Its not far off from the union of how all other European languages use the Roman alphabet, would be closer to accurate.





Sure, but the point is this isn't really making romanized Japanese more English-like. It's making it more similar to how just about every other language already uses the Roman alphabet. This isn't an Anglo-centric thing, it's just good common sense - unless your goal is to make it harder to pronounce your language properly, which seems like an obvious own-goal.

About 30% of people worldwide use a language that's not written in Roman alphabet.

Additionally, being written in Roman alphabet doesn't neccessarily mean it's clear how to pronounce it. Hungarians calls their country "Magyarország", but unless you know Hungarian, you will be surprised with how it's pronounced. Same as "Chenonceaux", "Tekirdağ" or "Crkvina".

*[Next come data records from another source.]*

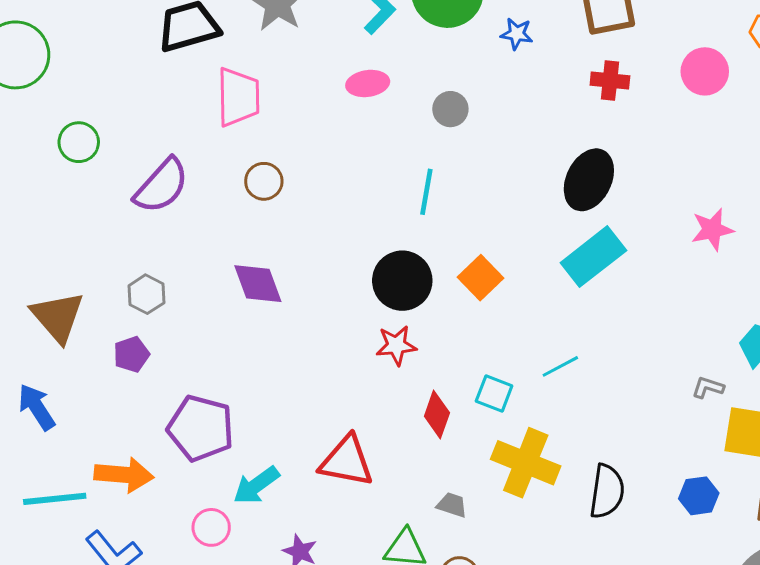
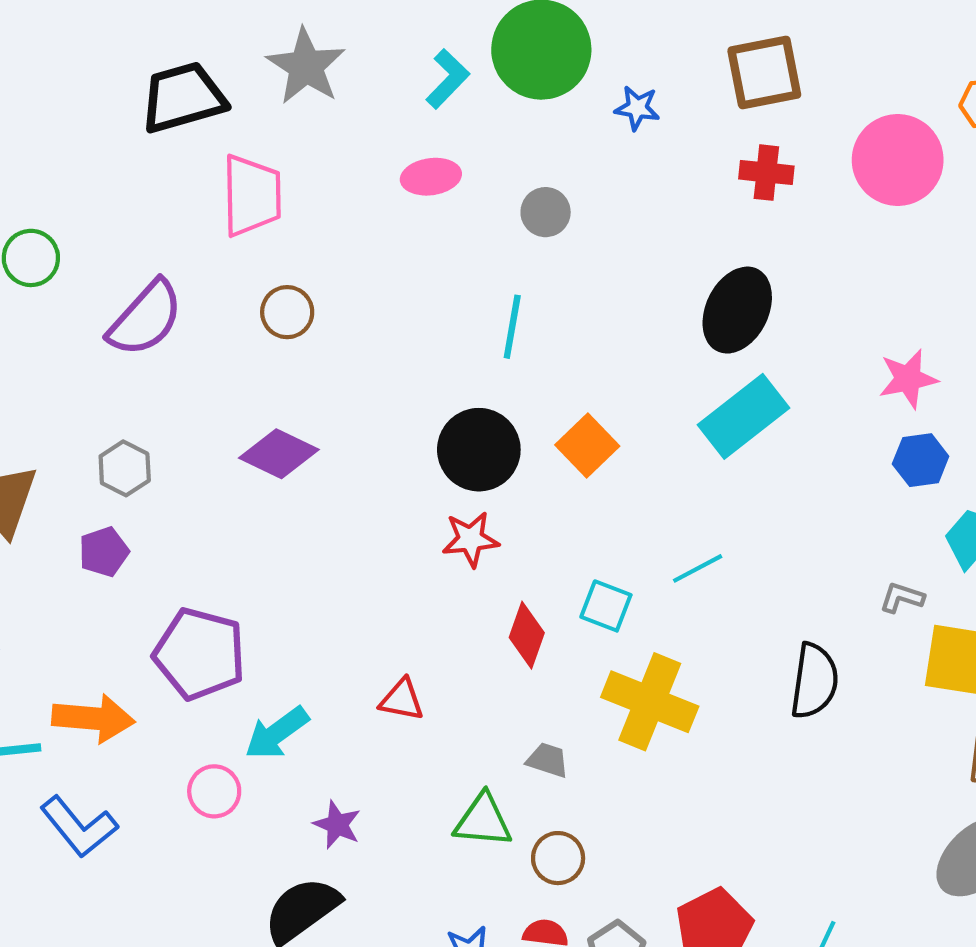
pink circle: (705, 71) -> (898, 160), size x1.4
purple diamond: (258, 284) -> (279, 454), turned -44
red triangle: (347, 461) -> (402, 700), size x0.6
black semicircle: (607, 491) -> (814, 681), moved
blue hexagon: (699, 496) -> (921, 460), moved

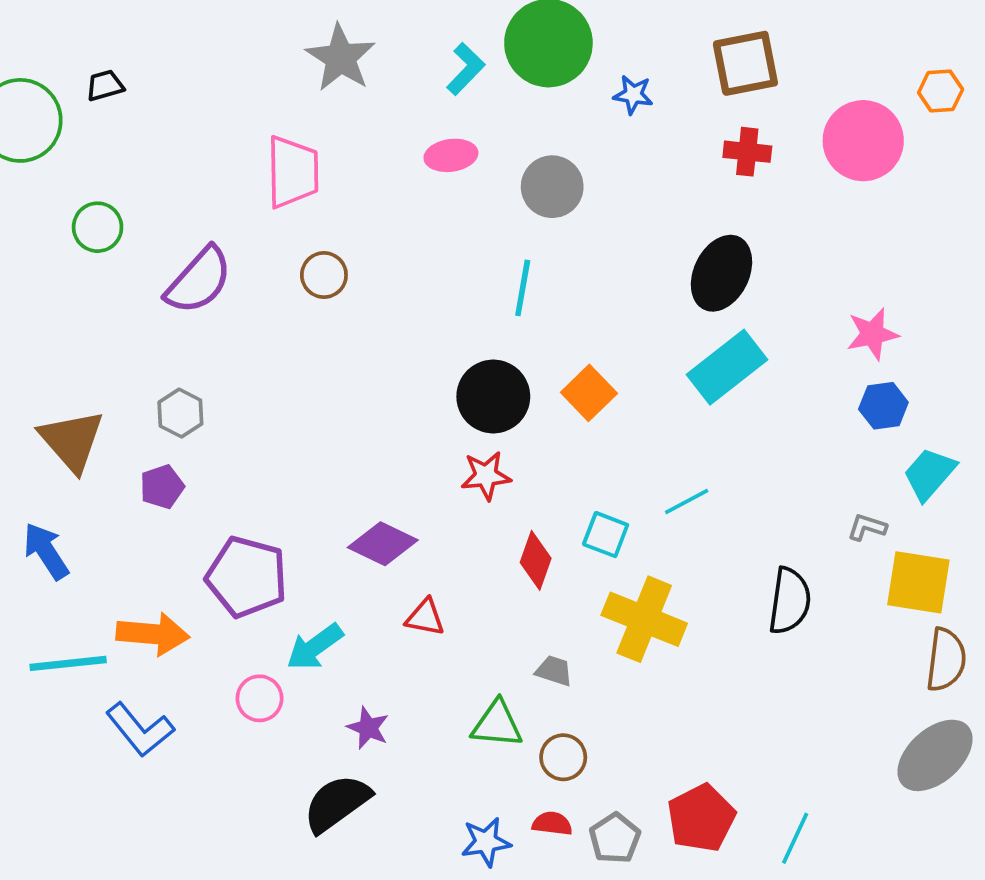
black trapezoid: (183, 98) -> (105, 85), moved, size x0.5
gray circle: (546, 212) -> (552, 187), size x1.4
purple diamond: (279, 454) -> (383, 544), moved

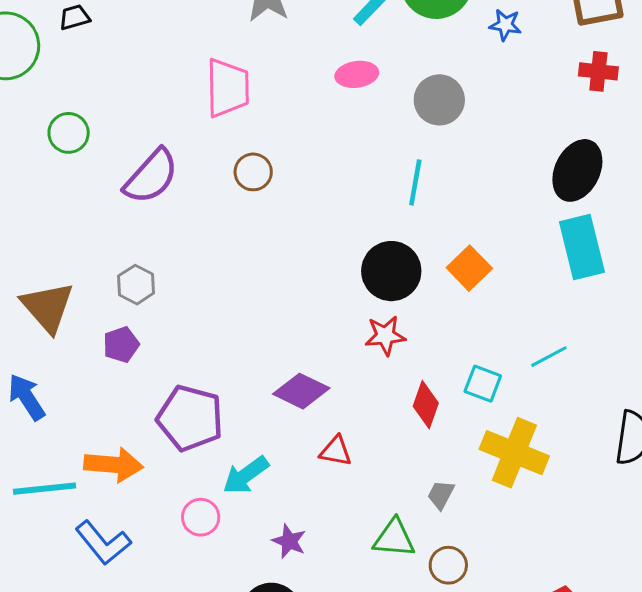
cyan rectangle: (727, 367) -> (582, 247), turned -66
gray trapezoid: (554, 671) -> (441, 495), turned -80

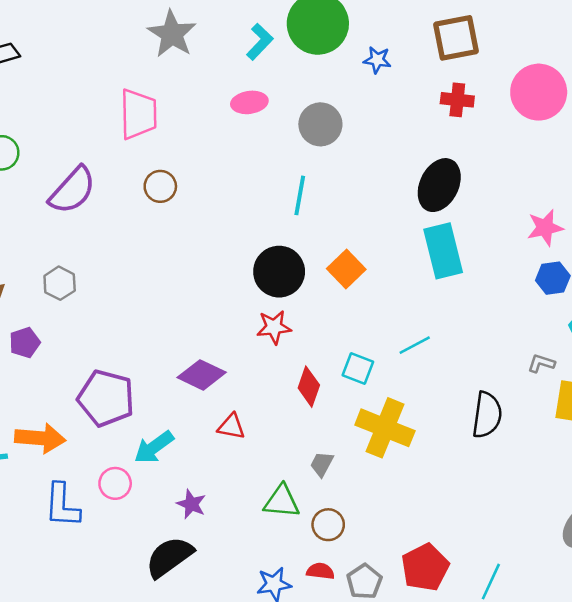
purple pentagon: (121, 345) -> (25, 343), moved
blue L-shape: (103, 543) -> (62, 505), moved, turned 42

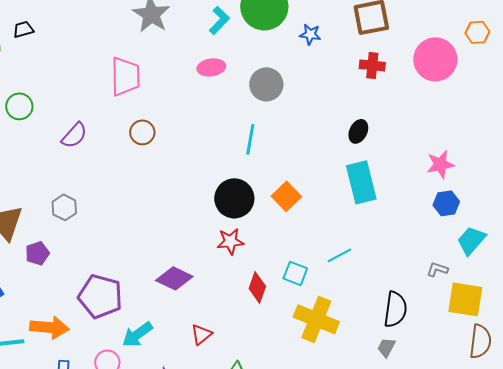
black ellipse: (439, 185) -> (358, 131), size x0.6
purple semicircle: (72, 190) -> (74, 135), size x0.7
red triangle: (231, 427) -> (201, 334), moved, turned -50
gray trapezoid: (322, 464) -> (386, 347), moved

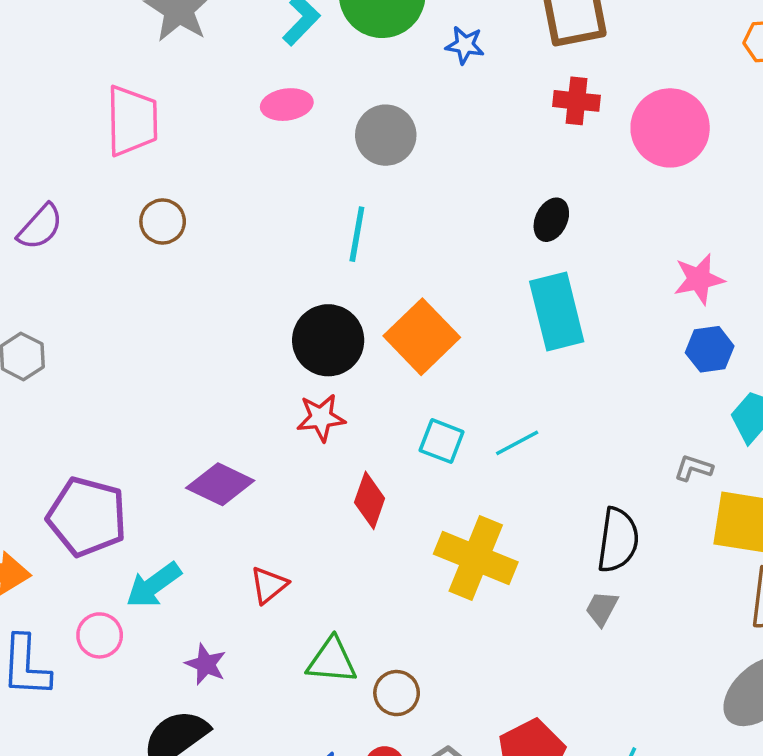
pink circle: (435, 59) -> (670, 128), moved
orange square: (286, 196) -> (422, 337), size x1.4
cyan square: (295, 273) -> (442, 441), moved

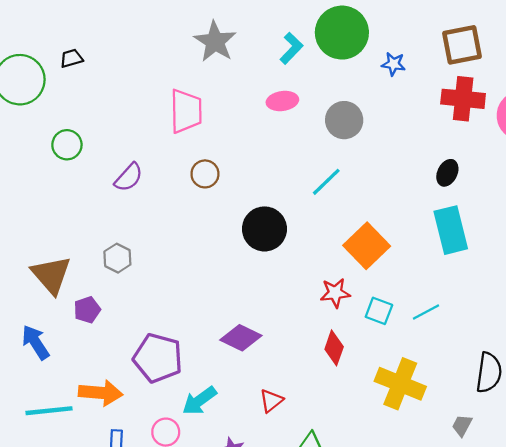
red cross: (577, 101) -> (463, 99), size x1.5
cyan line: (357, 234) -> (326, 182), turned 36
black circle: (328, 340) -> (264, 229), moved
red star: (321, 418) -> (335, 293), moved
gray trapezoid: (602, 608) -> (462, 425), moved

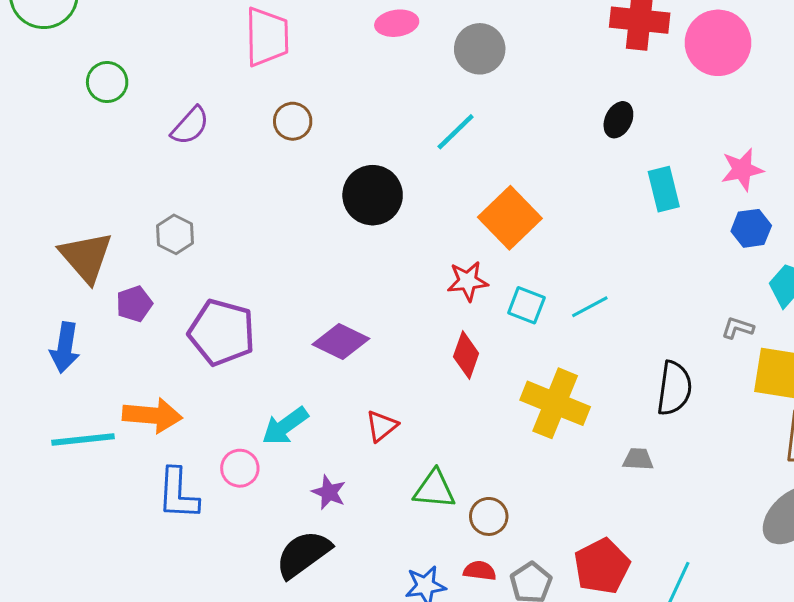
cyan rectangle: (451, 230) -> (664, 189), moved, size x0.7
blue arrow: (36, 342) -> (65, 348), turned -138
purple pentagon: (158, 358) -> (222, 332), moved
gray trapezoid: (462, 425) -> (638, 459), turned 65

Those are especially pathological cases, and not especially relevant to this discussion, as the romanization rules are explicitly designed to be consistent.

Worcestershire.

We're not talking about words like worcestershire. I'm talking about words like "bat" "monkey" "chimichanga". Those that follow the rules. There can't possibly be irregular spellings using the romanizations we're talking about!

> It's making it more similar to how just about every other language already uses the Roman alphabet.

There is no way "every other language already uses the Roman alphabet."

Many languages are internally consistent in how they use it, but those that are aren't consistent with each other. And then there is English, which does pretty much everything any other language which uses the Roman alphabet does somewhere, and probably a few that none of the other extant languages normally using that alphabet do with it, on top.